§ **TASK DESCRIPTION**
Would you return the lines that run from the start of the data below to the line with "read the informative", both included, exactly as written and without pictures?

————————

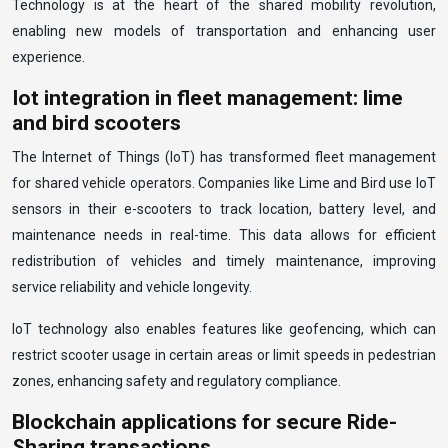
Technology is at the heart of the shared mobility revolution,
enabling new models of transportation and enhancing user
experience.
Iot integration in fleet management: lime
and bird scooters
The Internet of Things (IoT) has transformed fleet management
for shared vehicle operators. Companies like Lime and Bird use IoT
sensors in their e-scooters to track location, battery level, and
maintenance needs in real-time. This data allows for efficient
redistribution of vehicles and timely maintenance, improving
service reliability and vehicle longevity.
IoT technology also enables features like geofencing, which can
restrict scooter usage in certain areas or limit speeds in pedestrian
zones, enhancing safety and regulatory compliance.
Blockchain applications for secure Ride-
Sharing transactions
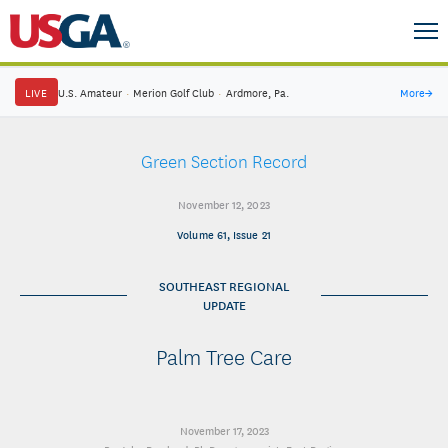
LIVE
U.S. Amateur
·
Merion Golf Club
·
Ardmore, Pa.
More
→
Green Section Record
November 12, 2023
Volume 61, Issue 21
SOUTHEAST REGIONAL
UPDATE
Palm Tree Care
November 17, 2023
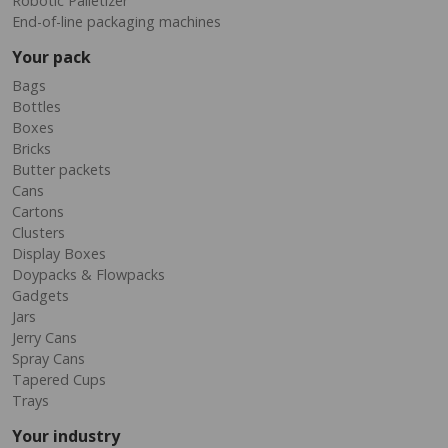
Robotic Palletizer
End-of-line packaging machines
Your pack
Bags
Bottles
Boxes
Bricks
Butter packets
Cans
Cartons
Clusters
Display Boxes
Doypacks & Flowpacks
Gadgets
Jars
Jerry Cans
Spray Cans
Tapered Cups
Trays
Your industry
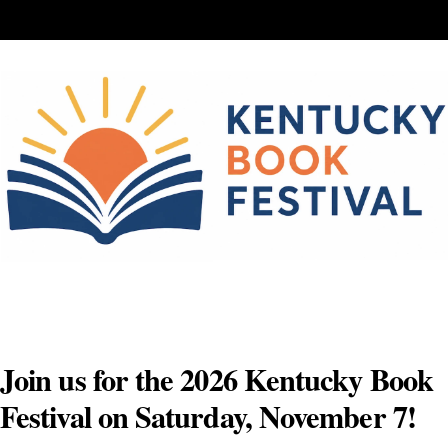
Skip
to
content
Join us for the 2026 Kentucky Book
Festival on Saturday, November 7!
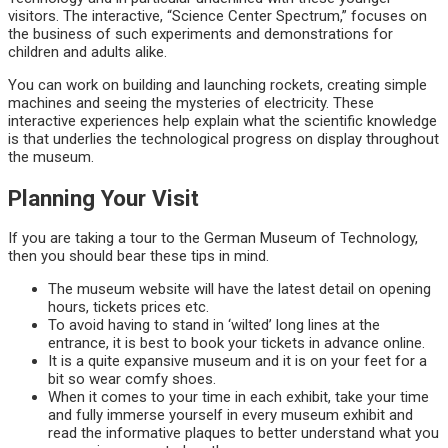
visitors. The interactive, “Science Center Spectrum,” focuses on
the business of such experiments and demonstrations for
children and adults alike.
You can work on building and launching rockets, creating simple
machines and seeing the mysteries of electricity. These
interactive experiences help explain what the scientific knowledge
is that underlies the technological progress on display throughout
the museum.
Planning Your Visit
If you are taking a tour to the German Museum of Technology,
then you should bear these tips in mind.
The museum website will have the latest detail on opening
hours, tickets prices etc.
To avoid having to stand in ‘wilted’ long lines at the
entrance, it is best to book your tickets in advance online.
It is a quite expansive museum and it is on your feet for a
bit so wear comfy shoes.
When it comes to your time in each exhibit, take your time
and fully immerse yourself in every museum exhibit and
read the informative plaques to better understand what you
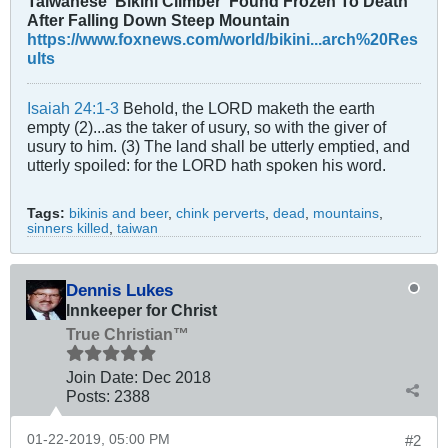
Taiwanese ‘Bikini Climber’ Found Frozen To Death
After Falling Down Steep Mountain
https://www.foxnews.com/world/bikini...arch%20Res
ults
Isaiah 24:1-3
Behold, the LORD maketh the earth
empty (2)...as the taker of usury, so with the giver of
usury to him. (3) The land shall be utterly emptied, and
utterly spoiled: for the LORD hath spoken his word.
Tags:
bikinis and beer
,
chink perverts
,
dead
,
mountains
,
sinners killed
,
taiwan
Dennis Lukes
Innkeeper for Christ
True Christian™
Join Date:
Dec 2018
Posts:
2388
01-22-2019, 05:00 PM
#2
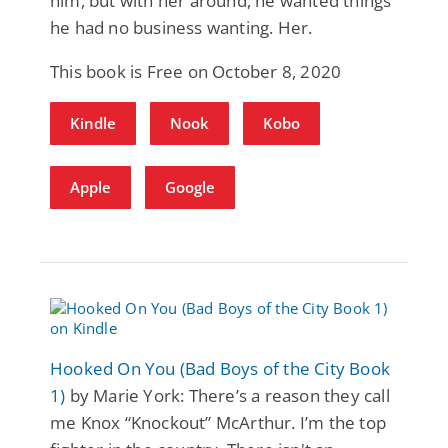
him, but with her around, he wanted things
he had no business wanting. Her.
This book is Free on October 8, 2020
Kindle
Nook
Kobo
Apple
Google
Hooked On You (Bad Boys of the City Book
1)
by Marie York: There’s a reason they call
me Knox “Knockout” McArthur. I’m the top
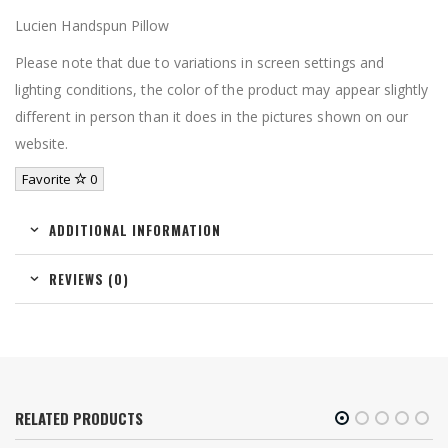
Lucien Handspun Pillow
Please note that due to variations in screen settings and
lighting conditions, the color of the product may appear slightly
different in person than it does in the pictures shown on our
website.
Favorite
0
ADDITIONAL INFORMATION
REVIEWS (0)
RELATED PRODUCTS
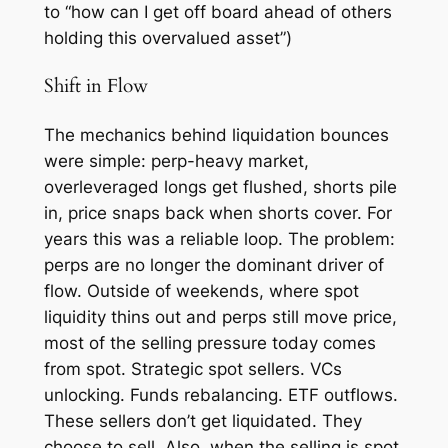
to “how can I get off board ahead of others
holding this overvalued asset”)
Shift in Flow
The mechanics behind liquidation bounces
were simple: perp-heavy market,
overleveraged longs get flushed, shorts pile
in, price snaps back when shorts cover. For
years this was a reliable loop. The problem:
perps are no longer the dominant driver of
flow. Outside of weekends, where spot
liquidity thins out and perps still move price,
most of the selling pressure today comes
from spot. Strategic spot sellers. VCs
unlocking. Funds rebalancing. ETF outflows.
These sellers don’t get liquidated. They
choose to sell. Also, when the selling is spot,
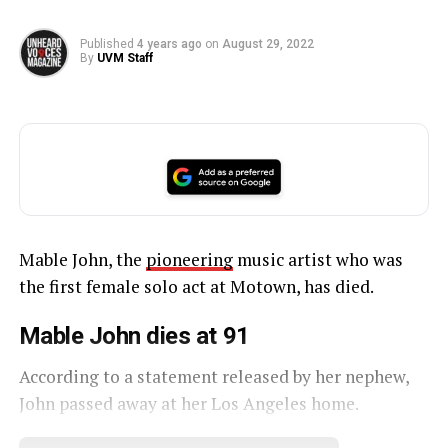
Published
4 years ago
on
August 29, 2022
By
UVM Staff
Mable John, the
pioneering
music artist who was
the first female solo act at Motown, has died.
Mable John dies at 91
According to a statement released by her nephew,
John passed away at her Los Angeles home.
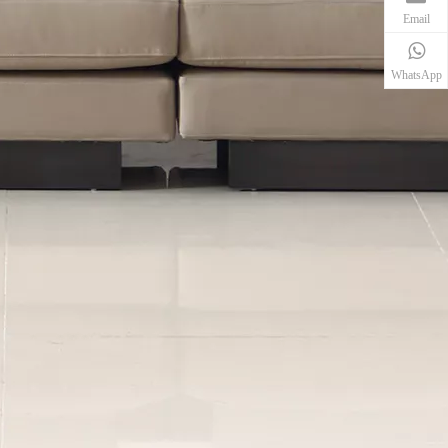
Email
WhatsApp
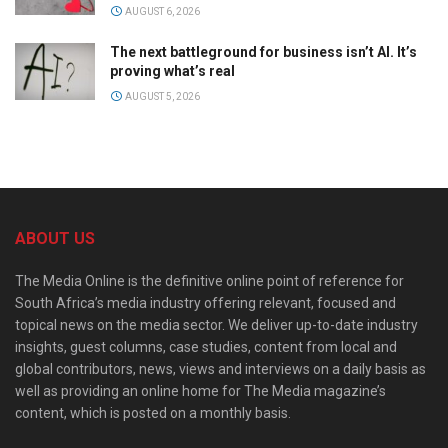
AUGUST 6, 2026
The next battleground for business isn’t AI. It’s
proving what’s real
AUGUST 5, 2026
ABOUT US
The Media Online is the definitive online point of reference for
South Africa’s media industry offering relevant, focused and
topical news on the media sector. We deliver up-to-date industry
insights, guest columns, case studies, content from local and
global contributors, news, views and interviews on a daily basis as
well as providing an online home for The Media magazine’s
content, which is posted on a monthly basis.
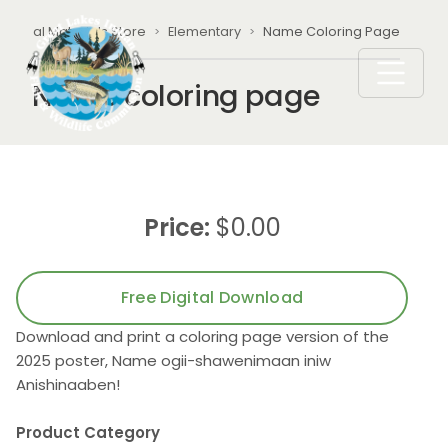
Skip to main content
Breadcrumb
ational Materials Store
Elementary
Name Coloring Page
Name coloring page
Price:
$0.00
Free Digital Download
Download and print a coloring page version of the
2025 poster, Name ogii-shawenimaan iniw
Anishinaaben!
Product Category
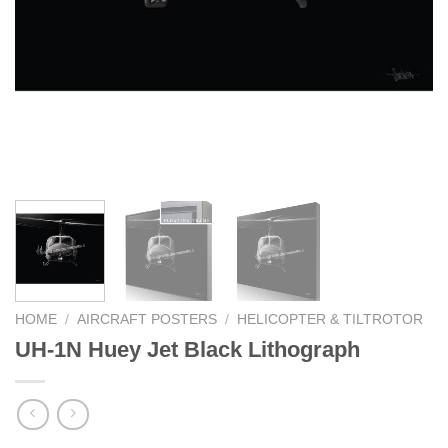
HOME
/
AIRCRAFT POSTERS
/
HELICOPTER & TILTROTOR
UH-1N Huey Jet Black Lithograph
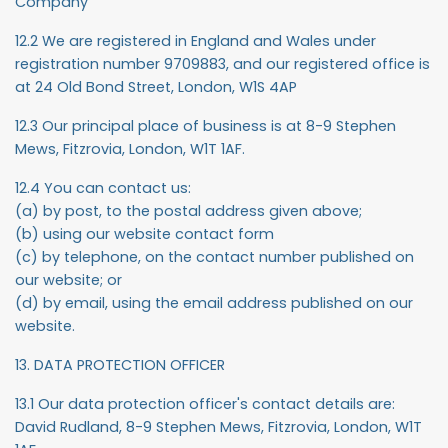
Company
12.2 We are registered in England and Wales under
registration number 9709883, and our registered office is
at 24 Old Bond Street, London, W1S 4AP
12.3 Our principal place of business is at 8-9 Stephen
Mews, Fitzrovia, London, W1T 1AF.
12.4 You can contact us:
(a) by post, to the postal address given above;
(b) using our website contact form
(c) by telephone, on the contact number published on
our website; or
(d) by email, using the email address published on our
website.
13. DATA PROTECTION OFFICER
13.1 Our data protection officer's contact details are:
David Rudland, 8-9 Stephen Mews, Fitzrovia, London, W1T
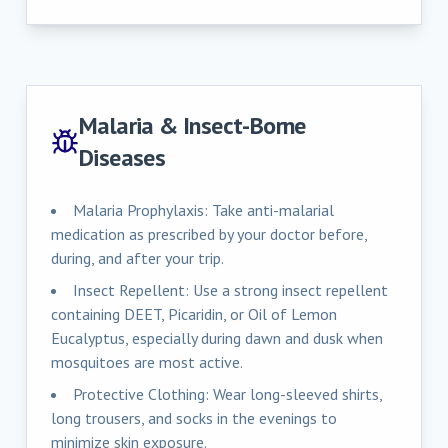
Malaria & Insect-Borne
Diseases
Malaria Prophylaxis: Take anti-malarial
medication as prescribed by your doctor before,
during, and after your trip.
Insect Repellent: Use a strong insect repellent
containing DEET, Picaridin, or Oil of Lemon
Eucalyptus, especially during dawn and dusk when
mosquitoes are most active.
Protective Clothing: Wear long-sleeved shirts,
long trousers, and socks in the evenings to
minimize skin exposure.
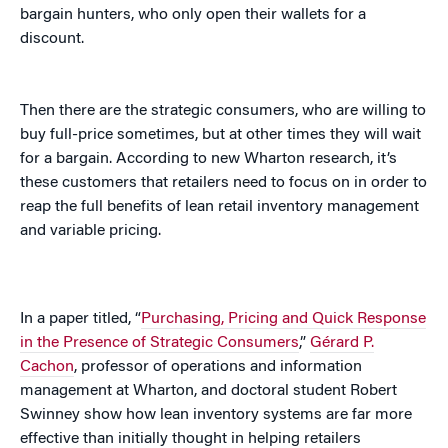
bargain hunters, who only open their wallets for a
discount.
Then there are the strategic consumers, who are willing to
buy full-price sometimes, but at other times they will wait
for a bargain. According to new Wharton research, it’s
these customers that retailers need to focus on in order to
reap the full benefits of lean retail inventory management
and variable pricing.
In a paper titled, “
Purchasing, Pricing and Quick Response
in the Presence of Strategic Consumers
,”
Gérard P.
Cachon
, professor of operations and information
management at Wharton, and doctoral student Robert
Swinney show how lean inventory systems are far more
effective than initially thought in helping retailers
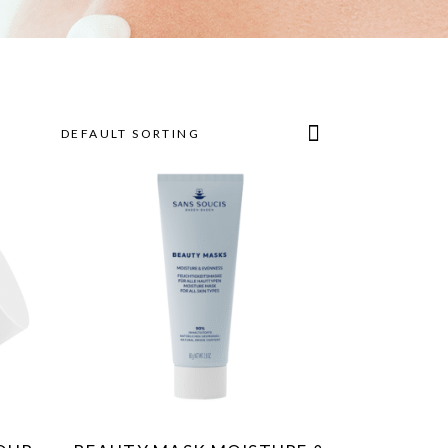
DEFAULT SORTING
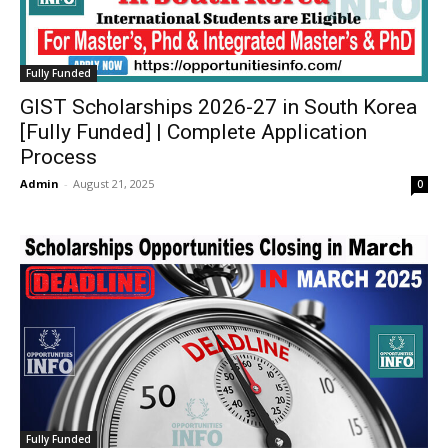
Fully Funded
GIST Scholarships 2026-27 in South Korea
[Fully Funded] | Complete Application
Process
Admin
-
August 21, 2025
0
Fully Funded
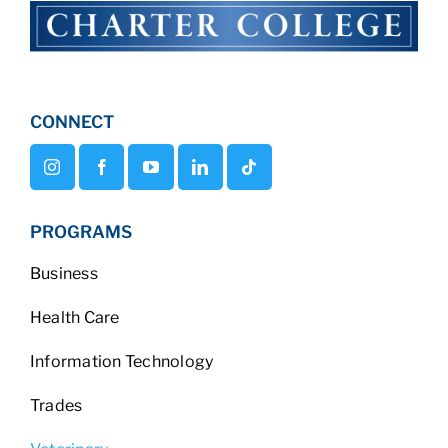
CONNECT
PROGRAMS
Business
Health Care
Information Technology
Trades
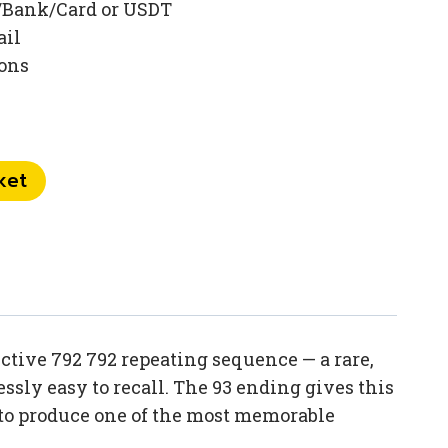
/Bank/Card or USDT
ail
ions
ket
tive 792 792 repeating sequence — a rare,
sly easy to recall. The 93 ending gives this
 to produce one of the most memorable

————————

§ **REPLY TO THE EXERCISE**
Technology is at the heart of the shared mobility revolution,
enabling new models of transportation and enhancing user
experience.
Iot integration in fleet management: lime
and bird scooters
The Internet of Things (IoT) has transformed fleet management
for shared vehicle operators. Companies like Lime and Bird use IoT
sensors in their e-scooters to track location, battery level, and
maintenance needs in real-time. This data allows for efficient
redistribution of vehicles and timely maintenance, improving
service reliability and vehicle longevity.
IoT technology also enables features like geofencing, which can
restrict scooter usage in certain areas or limit speeds in pedestrian
zones, enhancing safety and regulatory compliance.
Blockchain applications for secure Ride-
Sharing transactions
LIVE
U.S. Amateur
·
Merion Golf Club
·
Ardmore, Pa.
More
→
Green Section Record
November 12, 2023
Volume 61, Issue 21
SOUTHEAST REGIONAL
UPDATE
Palm Tree Care
November 17, 2023
Robotic Palletizer
End-of-line packaging machines
Your pack
Bags
Bottles
Boxes
Bricks
Butter packets
Cans
Cartons
Clusters
Display Boxes
Doypacks & Flowpacks
Gadgets
Jars
Jerry Cans
Spray Cans
Tapered Cups
Trays
Your industry
Skip
to
content
Join us for the 2026 Kentucky Book
Festival on Saturday, November 7!
visitors. The interactive, “Science Center Spectrum,” focuses on
the business of such experiments and demonstrations for
children and adults alike.
You can work on building and launching rockets, creating simple
machines and seeing the mysteries of electricity. These
interactive experiences help explain what the scientific knowledge
is that underlies the technological progress on display throughout
the museum.
Planning Your Visit
If you are taking a tour to the German Museum of Technology,
then you should bear these tips in mind.
The museum website will have the latest detail on opening
hours, tickets prices etc.
To avoid having to stand in ‘wilted’ long lines at the
entrance, it is best to book your tickets in advance online.
It is a quite expansive museum and it is on your feet for a
bit so wear comfy shoes.
When it comes to your time in each exhibit, take your time
and fully immerse yourself in every museum exhibit and
read the informative plaques to better understand what you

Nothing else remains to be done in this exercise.